Background & aims: Hermansky-Pudlak syndrome (HPS), a rare autosomal recessive disorder characterized by oculocutaneous albinism and platelet dysfunction, results from mutations in 1 of at least 7 different genes. Some patients develop a fatal pulmonary fibrosis and others a disabling colitis. This study aimed to document the occurrence of colitis among HPS patients, characterize gastrointestinal tract involvement in HPS, and analyze the distribution of colitis among HPS genotypes.

Methods: Of the 122 HPS patients followed at the National Institutes of Health Clinical Center between 1993 and 2005, 24 were evaluated by endoscopy for gastrointestinal complaints. The histology of gastrointestinal biopsies was retrospectively examined to assess for inflammatory changes, granulomata, and pigmented macrophages. These data were compared with symptoms and HPS genetic subtypes.

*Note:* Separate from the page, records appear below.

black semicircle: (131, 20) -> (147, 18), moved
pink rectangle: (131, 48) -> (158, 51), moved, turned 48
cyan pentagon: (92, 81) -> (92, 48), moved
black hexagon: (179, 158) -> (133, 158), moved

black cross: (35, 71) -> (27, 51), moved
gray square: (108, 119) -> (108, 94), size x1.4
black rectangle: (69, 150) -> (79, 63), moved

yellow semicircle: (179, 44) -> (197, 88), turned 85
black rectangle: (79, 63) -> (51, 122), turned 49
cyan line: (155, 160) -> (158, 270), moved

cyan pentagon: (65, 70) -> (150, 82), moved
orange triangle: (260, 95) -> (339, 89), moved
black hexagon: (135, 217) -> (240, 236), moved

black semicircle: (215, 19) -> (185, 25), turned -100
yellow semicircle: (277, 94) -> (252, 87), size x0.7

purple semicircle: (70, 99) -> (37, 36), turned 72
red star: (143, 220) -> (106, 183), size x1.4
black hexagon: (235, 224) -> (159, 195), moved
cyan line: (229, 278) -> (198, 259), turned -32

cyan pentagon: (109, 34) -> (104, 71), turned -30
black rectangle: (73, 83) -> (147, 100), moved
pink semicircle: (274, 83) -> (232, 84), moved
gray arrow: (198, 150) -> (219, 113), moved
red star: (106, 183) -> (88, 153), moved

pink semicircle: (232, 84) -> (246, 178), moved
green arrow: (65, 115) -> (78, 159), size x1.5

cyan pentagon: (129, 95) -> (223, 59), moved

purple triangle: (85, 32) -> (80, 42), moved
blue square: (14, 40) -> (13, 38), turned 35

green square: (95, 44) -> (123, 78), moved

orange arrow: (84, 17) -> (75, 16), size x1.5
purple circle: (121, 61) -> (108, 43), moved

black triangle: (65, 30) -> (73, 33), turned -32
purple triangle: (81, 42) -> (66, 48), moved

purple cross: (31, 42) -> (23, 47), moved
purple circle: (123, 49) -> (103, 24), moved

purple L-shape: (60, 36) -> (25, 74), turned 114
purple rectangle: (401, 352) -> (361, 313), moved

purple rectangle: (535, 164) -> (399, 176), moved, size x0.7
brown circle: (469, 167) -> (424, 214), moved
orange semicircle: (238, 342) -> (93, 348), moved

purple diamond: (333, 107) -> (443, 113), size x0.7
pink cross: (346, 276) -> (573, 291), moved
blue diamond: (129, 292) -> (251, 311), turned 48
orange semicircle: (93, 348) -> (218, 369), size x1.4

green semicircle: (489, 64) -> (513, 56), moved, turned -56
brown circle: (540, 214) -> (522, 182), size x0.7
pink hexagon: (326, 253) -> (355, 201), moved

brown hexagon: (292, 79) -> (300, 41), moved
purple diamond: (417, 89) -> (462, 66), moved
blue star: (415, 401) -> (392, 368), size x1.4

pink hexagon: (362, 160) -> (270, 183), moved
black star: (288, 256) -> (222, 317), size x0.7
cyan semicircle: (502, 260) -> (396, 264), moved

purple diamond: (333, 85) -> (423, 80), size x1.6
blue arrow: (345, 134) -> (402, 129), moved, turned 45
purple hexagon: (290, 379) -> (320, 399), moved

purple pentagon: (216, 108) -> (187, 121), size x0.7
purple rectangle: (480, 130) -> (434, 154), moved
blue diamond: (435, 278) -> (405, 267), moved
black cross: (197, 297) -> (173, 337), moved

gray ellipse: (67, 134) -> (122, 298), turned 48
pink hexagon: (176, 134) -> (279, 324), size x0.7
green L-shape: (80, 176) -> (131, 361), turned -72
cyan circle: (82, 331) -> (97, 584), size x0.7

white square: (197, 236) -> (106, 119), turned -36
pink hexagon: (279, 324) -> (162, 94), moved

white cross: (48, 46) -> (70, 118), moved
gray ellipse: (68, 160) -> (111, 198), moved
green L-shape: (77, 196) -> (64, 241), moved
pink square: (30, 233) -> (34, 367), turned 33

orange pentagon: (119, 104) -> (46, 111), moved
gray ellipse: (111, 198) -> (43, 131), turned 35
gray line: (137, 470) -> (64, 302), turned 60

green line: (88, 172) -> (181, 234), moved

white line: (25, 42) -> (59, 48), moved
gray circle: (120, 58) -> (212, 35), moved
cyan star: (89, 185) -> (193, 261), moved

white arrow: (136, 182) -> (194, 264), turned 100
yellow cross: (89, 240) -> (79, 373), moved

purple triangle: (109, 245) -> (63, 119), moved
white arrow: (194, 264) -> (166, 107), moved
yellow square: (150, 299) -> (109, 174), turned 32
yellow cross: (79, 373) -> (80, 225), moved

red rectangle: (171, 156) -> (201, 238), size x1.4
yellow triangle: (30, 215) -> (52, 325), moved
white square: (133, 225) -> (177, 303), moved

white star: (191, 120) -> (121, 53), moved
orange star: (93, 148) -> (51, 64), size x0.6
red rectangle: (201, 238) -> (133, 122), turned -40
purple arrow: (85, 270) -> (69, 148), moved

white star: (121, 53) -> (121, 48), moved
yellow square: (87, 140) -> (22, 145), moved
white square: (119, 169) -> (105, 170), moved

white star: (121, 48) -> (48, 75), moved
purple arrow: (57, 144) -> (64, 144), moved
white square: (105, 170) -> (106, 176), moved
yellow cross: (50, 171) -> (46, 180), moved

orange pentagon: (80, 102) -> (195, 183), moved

Results: At colonoscopy, 7 of 23 patients (30%) had endoscopic mucosal abnormalities, including nodularity, erythema, petechiae, or erosions. Six of these 7 patients (86%) had findings of colitis on biopsy. Of the 16 patients with normal-appearing colonic mucosa, 2 patients (12%) had colitis on biopsy. Pigmented macrophages were also observed in the colonic lamina propria in 16 of the 23 patients (70%). Of the 8 patients with confirmed colitis, 7 had the HPS-1 subtype, and 1 had the HPS-4 subtype.

Conclusions: There is an increased frequency of colitis in our population of 122 HPS patients (8/122, 7%) and in HPS patients referred specifically for symptom evaluation (8/24, 33%). Colitis was found in patients with HPS-1 and HPS-4 genotypes.